__THE TASK__. Please copy each line from the entries that contains the string "upload".

=== Begin Enclosure ===

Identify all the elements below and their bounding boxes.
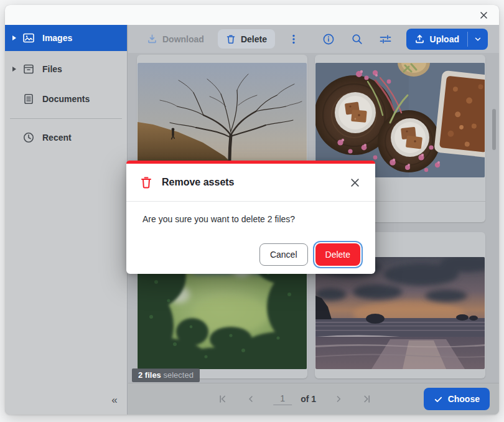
last-page-icon[interactable] bbox=[361, 393, 373, 405]
sidebar-item-label: Images bbox=[42, 33, 72, 43]
dialog-message: Are you sure you want to delete 2 files? bbox=[126, 202, 375, 224]
download-icon bbox=[147, 34, 157, 44]
choose-button[interactable]: Choose bbox=[424, 388, 490, 410]
sidebar-item-images[interactable]: Images bbox=[5, 25, 127, 51]
check-icon bbox=[434, 395, 443, 404]
sidebar-collapse-icon[interactable]: « bbox=[107, 393, 122, 407]
asset-thumbnail bbox=[138, 257, 307, 369]
dialog-footer: Cancel Delete bbox=[259, 243, 362, 266]
footer-bar: of 1 Choose bbox=[128, 383, 499, 415]
dialog-header: Remove assets bbox=[126, 164, 375, 202]
sidebar-item-label: Documents bbox=[42, 94, 90, 104]
cancel-button[interactable]: Cancel bbox=[259, 243, 308, 266]
window-titlebar bbox=[5, 5, 499, 25]
download-label: Download bbox=[162, 34, 204, 44]
upload-icon bbox=[414, 34, 425, 44]
download-button[interactable]: Download bbox=[147, 34, 204, 44]
confirm-delete-button[interactable]: Delete bbox=[315, 243, 360, 266]
filter-icon[interactable] bbox=[379, 32, 393, 46]
prev-page-icon[interactable] bbox=[245, 393, 257, 405]
sidebar-item-files[interactable]: Files bbox=[5, 56, 127, 82]
sidebar-item-label: Files bbox=[42, 64, 62, 74]
remove-assets-dialog: Remove assets Are you sure you want to d… bbox=[126, 161, 375, 274]
more-actions-icon[interactable] bbox=[289, 34, 299, 45]
sidebar-item-recent[interactable]: Recent bbox=[5, 124, 127, 151]
window-close-icon[interactable] bbox=[477, 8, 490, 22]
selection-count: 2 files bbox=[138, 370, 161, 380]
asset-thumbnail bbox=[315, 257, 485, 369]
delete-button[interactable]: Delete bbox=[218, 29, 275, 49]
delete-label: Delete bbox=[241, 34, 267, 44]
sidebar-item-documents[interactable]: Documents bbox=[5, 86, 127, 112]
dialog-title: Remove assets bbox=[162, 177, 235, 188]
upload-label: Upload bbox=[430, 34, 459, 44]
clock-icon bbox=[22, 131, 35, 144]
info-icon[interactable] bbox=[322, 32, 335, 46]
files-icon bbox=[22, 63, 35, 75]
next-page-icon[interactable] bbox=[332, 393, 345, 405]
page-number-input[interactable] bbox=[273, 393, 292, 405]
trash-icon bbox=[226, 34, 236, 44]
selection-badge: 2 files selected bbox=[132, 368, 200, 382]
upload-caret-icon[interactable] bbox=[468, 29, 488, 50]
sidebar-item-label: Recent bbox=[42, 133, 72, 143]
upload-button[interactable]: Upload bbox=[406, 29, 488, 50]
trash-icon bbox=[140, 176, 152, 189]
selection-suffix: selected bbox=[163, 370, 193, 380]
toolbar: Download Delete bbox=[128, 25, 499, 53]
dialog-close-icon[interactable] bbox=[348, 176, 362, 189]
sidebar: Images Files Documents Recent « bbox=[5, 25, 128, 415]
disclosure-triangle-icon[interactable] bbox=[10, 35, 19, 41]
images-icon bbox=[22, 32, 35, 44]
choose-label: Choose bbox=[448, 394, 480, 404]
search-icon[interactable] bbox=[350, 32, 364, 46]
first-page-icon[interactable] bbox=[216, 393, 228, 405]
pagination: of 1 bbox=[216, 383, 373, 415]
sidebar-divider bbox=[10, 118, 122, 119]
documents-icon bbox=[22, 93, 35, 105]
disclosure-triangle-icon[interactable] bbox=[10, 66, 19, 72]
scrollbar-thumb[interactable] bbox=[492, 109, 496, 150]
page-count-label: of 1 bbox=[301, 394, 316, 404]
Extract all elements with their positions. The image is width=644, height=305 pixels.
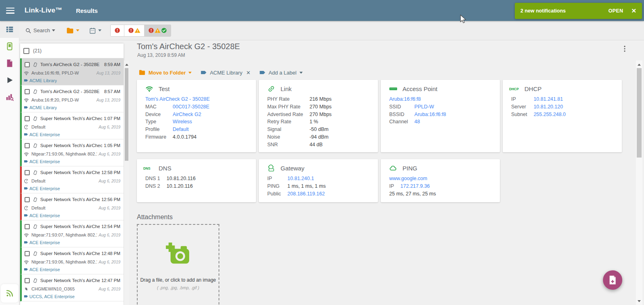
rail-item-analysis[interactable] [0, 89, 19, 106]
date-filter-button[interactable] [89, 27, 101, 34]
list-item[interactable]: Super Network Tech's AirCheckG21:05 PMNt… [20, 139, 124, 166]
gateway-icon [265, 164, 277, 172]
field-value[interactable]: Wireless [173, 118, 250, 126]
scroll-down-icon[interactable] [636, 298, 642, 304]
create-report-fab[interactable] [603, 270, 622, 290]
result-item-labels: ACE Enterprise [29, 213, 60, 218]
field-value[interactable]: Tom's AirCheck G2 - 35028E [145, 95, 250, 103]
field-value[interactable]: 208.186.119.162 [287, 190, 372, 198]
status-filter-group [110, 25, 171, 37]
result-checkbox[interactable] [25, 278, 30, 283]
field-value: 4.0.0.1794 [173, 133, 250, 141]
rail-item-media[interactable] [0, 72, 19, 89]
ethernet-icon [24, 286, 29, 292]
card-ping: PINGwww.google.comIP172.217.9.3625 ms, 2… [381, 159, 500, 202]
main-scrollbar[interactable] [636, 60, 642, 305]
result-checkbox[interactable] [25, 116, 30, 121]
filter-errors[interactable] [111, 25, 124, 36]
result-checkbox[interactable] [25, 62, 30, 67]
chart-search-icon [5, 93, 14, 102]
field-value[interactable]: AirCheck G2 [173, 111, 250, 118]
remove-label-icon[interactable]: ✕ [246, 70, 250, 76]
card-title-text: Test [159, 85, 170, 92]
device-tag-icon [33, 170, 38, 175]
results-toolbar: Search [19, 21, 644, 40]
scroll-up-icon[interactable] [636, 62, 642, 67]
add-label-button[interactable]: Add a Label [259, 69, 302, 76]
list-scrollbar-thumb[interactable] [125, 68, 128, 161]
rail-item-live-feed[interactable] [1, 284, 19, 303]
field-label: IP [389, 183, 394, 190]
list-item[interactable]: Tom's AirCheck G2 - 35028E8:57 AMAruba:1… [20, 85, 124, 112]
label-tag-icon [24, 132, 28, 137]
result-checkbox[interactable] [25, 197, 30, 202]
field-label: MAC [145, 103, 166, 111]
result-checkbox[interactable] [25, 89, 30, 94]
device-tag-icon [33, 62, 38, 67]
field-label: SSID [389, 103, 408, 111]
result-item-title: Super Network Tech's AirCheckG2 [40, 197, 100, 202]
field-value[interactable]: PPLD-W [415, 103, 493, 111]
field-value[interactable]: 48 [415, 118, 493, 126]
result-item-title: Super Network Tech's AirCheckG2 [40, 170, 100, 175]
doc-plus-icon [609, 275, 617, 285]
result-item-time: 12:48 PM [101, 251, 120, 256]
card-link: LinkPHY Rate216 MbpsMax PHY Rate270 Mbps… [259, 80, 378, 152]
result-item-labels: ACME Library [29, 78, 57, 83]
list-item[interactable]: Super Network Tech's AirCheckG21:07 PMDe… [20, 112, 124, 139]
notification-open-button[interactable]: OPEN [608, 8, 623, 14]
list-item[interactable]: Super Network Tech's AirCheckG212:54 PMN… [20, 220, 124, 247]
move-to-folder-button[interactable]: Move to Folder [138, 69, 192, 76]
field-value[interactable]: 10.81.241.81 [534, 95, 615, 103]
select-all-checkbox[interactable] [23, 48, 29, 54]
rail-item-reports[interactable] [0, 55, 19, 72]
field-value[interactable]: Aruba:16:f6:f8 [415, 111, 493, 118]
result-checkbox[interactable] [25, 224, 30, 229]
list-item[interactable]: Super Network Tech's AirCheckG212:48 PMN… [20, 247, 124, 274]
field-value[interactable]: 255.255.248.0 [534, 111, 615, 118]
list-scrollbar[interactable] [124, 60, 129, 305]
field-label: DNS 1 [145, 175, 160, 183]
gauge-icon [24, 205, 29, 211]
result-checkbox[interactable] [25, 143, 30, 148]
filter-all-results[interactable] [144, 25, 171, 36]
menu-button[interactable] [6, 8, 14, 14]
wifi-small-icon [24, 151, 29, 157]
list-item[interactable]: Super Network Tech's AirCheckG212:58 PMD… [20, 166, 124, 193]
result-item-title: Super Network Tech's AirCheckG2 [40, 251, 100, 256]
list-item[interactable]: Tom's AirCheck G2 - 35028E8:59 AMAruba:1… [20, 58, 124, 85]
gauge-icon [24, 124, 29, 130]
label-chip-acme-library[interactable]: ACME Library ✕ [200, 69, 250, 76]
main-scrollbar-thumb[interactable] [637, 68, 642, 158]
rail-item-results[interactable] [0, 21, 19, 38]
result-item-date: Aug 6, 2019 [99, 206, 120, 210]
attachment-dropzone[interactable]: Drag a file, or click to add an image ( … [137, 224, 219, 305]
filter-errors-warnings[interactable] [124, 25, 144, 36]
list-item[interactable]: Super Network Tech's AirCheckG212:47 PMC… [20, 274, 124, 301]
list-item[interactable]: Super Network Tech's AirCheckG212:56 PMD… [20, 193, 124, 220]
result-item-time: 12:47 PM [101, 278, 120, 283]
field-value[interactable]: Aruba:16:f6:f8 [389, 95, 493, 103]
warning-icon [134, 27, 140, 33]
scroll-up-icon[interactable] [124, 62, 129, 67]
result-item-title: Super Network Tech's AirCheckG2 [40, 116, 102, 121]
field-value[interactable]: 10.81.20.120 [534, 103, 615, 111]
tab-results[interactable]: Results [76, 7, 98, 14]
folder-filter-button[interactable] [66, 27, 79, 35]
result-checkbox[interactable] [25, 170, 30, 175]
close-icon[interactable]: ✕ [631, 7, 636, 15]
search-button[interactable]: Search [25, 27, 55, 34]
card-gateway: GatewayIP10.81.240.1PING1 ms, 1 ms, 1 ms… [259, 159, 378, 202]
more-options-button[interactable] [621, 44, 629, 53]
field-value[interactable]: Default [173, 126, 250, 133]
field-label: Public [267, 190, 281, 198]
field-value[interactable]: 172.217.9.36 [400, 183, 493, 190]
label-tag-icon [24, 267, 28, 272]
field-value[interactable]: 00C017-35028E [173, 103, 250, 111]
result-checkbox[interactable] [25, 251, 30, 256]
rail-item-units[interactable] [0, 38, 19, 55]
result-item-detail: Ntgear:71:93:06, Nighthawk 802.11ax 5GHz [31, 151, 97, 156]
field-value[interactable]: www.google.com [389, 175, 493, 183]
field-value[interactable]: 10.81.240.1 [287, 175, 372, 183]
field-label: Retry Rate [267, 118, 303, 126]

=== End Enclosure ===

__RESPONSE BELOW__.
upload-icon bbox=[414, 34, 425, 44]
upload-label: Upload bbox=[430, 34, 459, 44]
upload-caret-icon[interactable] bbox=[468, 29, 488, 50]
upload-button[interactable]: Upload bbox=[406, 29, 488, 50]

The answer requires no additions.